Un décret marquera dans les prochains jours la dissolution de cette entreprise publique née en 1946, qui regroupait neuf houillères de bassin (Nord-Pas-de-Calais, Lorraine, Loire, Cévennes, Blanzy, Aquitaine, Provence, Auvergne, Dauphiné) mais qui n’a pas résisté à la concurrence étrangère.

A leur apogée, les Charbonnages de France ont compté jusqu’à 360.000 salariés en 1947 et extrait jusqu’à 58,9 millions de tonnes de charbon en 1958.

Mais le charbon est devenu cher à extraire, "car il fallait aller le chercher en couches de plus en plus profondes, tout en respectant l’environnement et la sécurité", explique-t-on au ministère de l’Ecologie.

Parallèlement, la part du charbon dans la production d’électricité a diminué, passant de 30% en 1960 à 15% en 1985, alors que la France développait l’hydroélectricité et surtout le nucléaire (67% de la production en 1985).

Extraire une tonne de charbon coûtait, en 2003, 150 euros en France contre 40 euros en Australie, transport compris.

Le métier est dangereux et l’histoire des Charbonnages jalonnée d’accidents tragiques. Explosions et coups de grisou (gaz) entraînent la mort de dizaines de mineurs : 26 décèderont en 1959 à Merlebach (Lorraine), 22 en 1985 à Forbach (Moselle).
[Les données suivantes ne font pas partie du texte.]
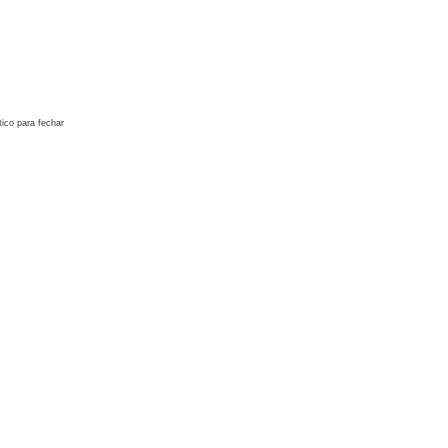
ico para fechar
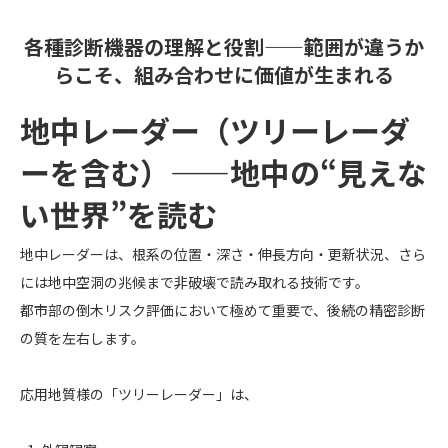
各種診断機器の理解と役割——範囲が違うか
らこそ、組み合わせに価値が生まれる
地中レーダー（ツリーレーダ
ーを含む）——地中の“見えな
い世界”を読む
地中レーダーは、根系の位置・深さ・伸長方向・更新状況、さら
には地中空洞の兆候まで非破壊で読み取れる技術です。
都市部の倒木リスク評価において極めて重要で、後続の精密診断
の質を左右します。
応用地質様の「ツリーレーダー」は、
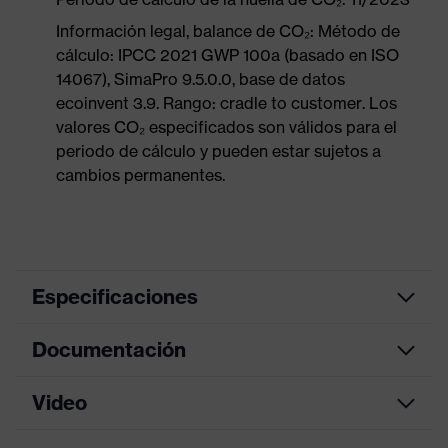
Información legal, balance de CO₂: Método de
cálculo: IPCC 2021 GWP 100a (basado en ISO
14067), SimaPro 9.5.0.0, base de datos
ecoinvent 3.9. Rango: cradle to customer. Los
valores CO₂ especificados son válidos para el
periodo de cálculo y pueden estar sujetos a
cambios permanentes.
Especificaciones
Documentación
Color de
azul, antracita
marketing
Video
Hoja de datos
color de
búsqueda
gris, azul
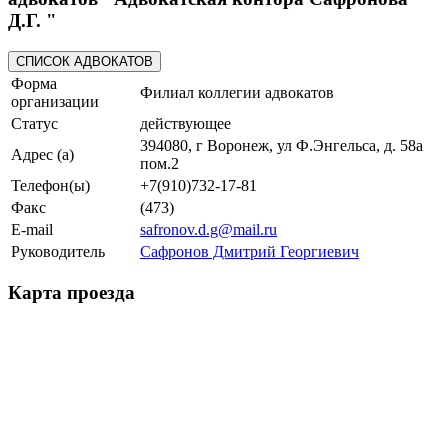
Д.Г. "
Форма
Филиал коллегии адвокатов
организации
Статус
действующее
394080, г Воронеж, ул Ф.Энгельса, д. 58а
Адрес (а)
пом.2
Телефон(ы)
+7(910)732-17-81
Факс
(473)
E-mail
safronov.d.g@mail.ru
Руководитель
Сафронов Дмитрий Георгиевич
Карта проезда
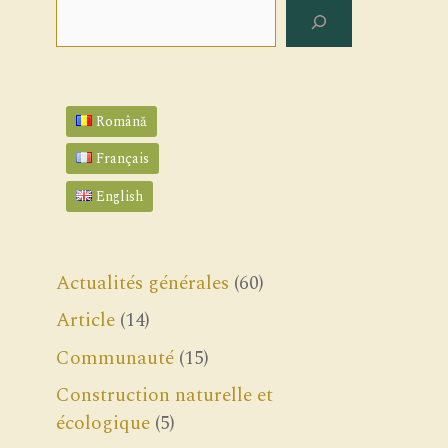
Rechercher
Română
Français
English
Actualités générales
(60)
Article
(14)
Communauté
(15)
Construction naturelle et
écologique
(5)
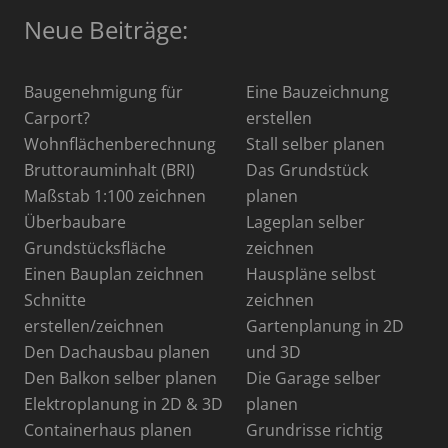
Neue Beiträge:
Baugenehmigung für
Eine Bauzeichnung
Carport?
erstellen
Wohnflächenberechnung
Stall selber planen
Bruttorauminhalt (BRI)
Das Grundstück
Maßstab 1:100 zeichnen
planen
Überbaubare
Lageplan selber
Grundstücksfläche
zeichnen
Einen Bauplan zeichnen
Hauspläne selbst
Schnitte
zeichnen
erstellen/zeichnen
Gartenplanung in 2D
Den Dachausbau planen
und 3D
Den Balkon selber planen
Die Garage selber
Elektroplanung in 2D & 3D
planen
Containerhaus planen
Grundrisse richtig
Bastion syndical, l’entreprise marque l’histoire sociale française.

Quand les objectifs de production sont revus à la baisse et le statut social des mineurs modifié en 1948, les mineurs font grève pendant deux mois. Le gouvernement mobilise l’armée. Les affrontements sont violents.

En 1963, une grève pour demander des augmentations de salaires est très suivie. Le gouvernement décide de réquisitionner des mineurs, en vain.

La création en 1967 d’une filiale, la Sofirem, société financière pour favoriser l’industrialisation des régions minières, sonne le début des politiques de reconversion des bassins houillers.

L’arrêt des embauches à Charbonnages en 1984 marquera un autre tournant. Les effectifs ont régulièrement fondu depuis leur création à 130.500 salariés en 1969, 61.000 en 1980, 46.000 en 1985, puis 4.000 en 2003. Quatre cents personnes seulement travaillent à ce jour pour les Charbonnages.

Le Pacte charbonnier national de 1994 prépare la disparition de l’entreprise, symboliquement actée par la fermeture en 2004 de la dernière mine, à Creutzwald en Moselle.

Paradoxalement, la disparition des Charbonnages coïncide avec un renouveau du charbon dans le monde.

Première source d’énergie pour fabriquer de l’électricité (40% de la production), loin devant le gaz (20%) et le pétrole (7%), le charbon est de plus en plus demandé, notamment par la Chine et l’Inde.

Ces pays disposent de cette matière première en abondance et en ont besoin pour satisfaire l’insatiable appétit de leur industrie, en pleine expansion.

Moins cher que le gaz ou le pétrole, dont les prix flambent, le charbon est également "un peu moins cher que le nucléaire" hors émissions de CO2, selon l’Agence internationale de l’énergie.

Le charbon est aussi plus facile à transporter que le gaz et plus abondant : le monde dispose de 40 ans de réserves en pétrole, 60 ans en gaz et 165 ans en charbon, selon l’AIE.

Même en France, le charbon suscite un regain d’intérêt, notamment dans la Nièvre, où subsiste le plus gros gisement français, avec 250 millions de tonnes. Deux petites sociétés proposent de l’exploiter, soit en souterrain soit à ciel ouvert.